About this exercise: In the records below, count every line that includes the word "carrera". Provide the total alone.
=== Entries provided ===
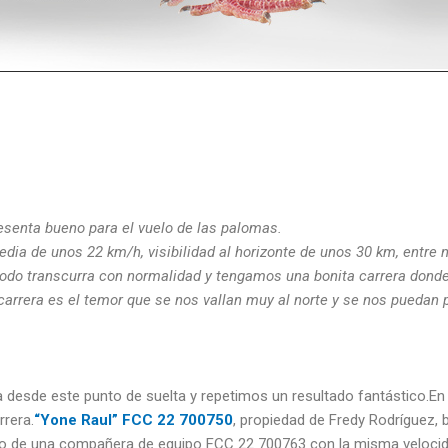
resenta bueno para el vuelo de las palomas.
dia de unos 22 km/h, visibilidad al horizonte de unos 30 km, entre
todo transcurra con normalidad y tengamos una bonita carrera donde
carrera es el temor que se nos vallan muy al norte y se nos puedan 
da desde este punto de suelta y repetimos un resultado fantástico.E
rrera.
“Yone Raul” FCC 22 700750
, propiedad de Fredy Rodríguez, 
o de una compañera de equipo FCC 22 700763 con la misma velocida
===
Written reply: 2